● **Task to carry out**
Collect all lines from the records below that include the word "death".

───── Supplied records ─────

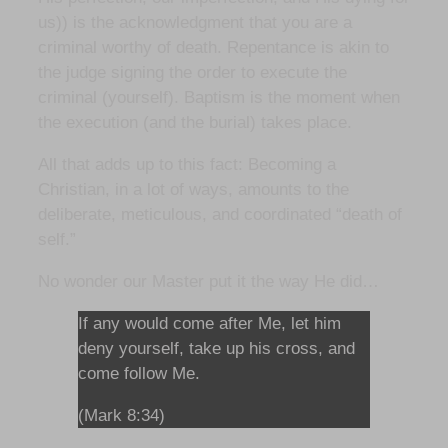
us)) is the acknowledgment that you are a
criminal worthy of death. Repentance is akin to
the judge signing the order to execute the
criminal (yourself). Baptism is the moment when
the execution (and the burial) takes place.
All that adds up to this fact: Becoming a
Christian, in a lot of ways, amounts to the
deliberate, meticulous, and coordinated “death of
self.”
No wonder our Master put it the way He did…
If any would come after Me, let him
deny yourself, take up his cross, and
come follow Me.
(Mark 8:34)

─────

● **Expected answer**
criminal worthy of death. Repentance is akin to
deliberate, meticulous, and coordinated “death of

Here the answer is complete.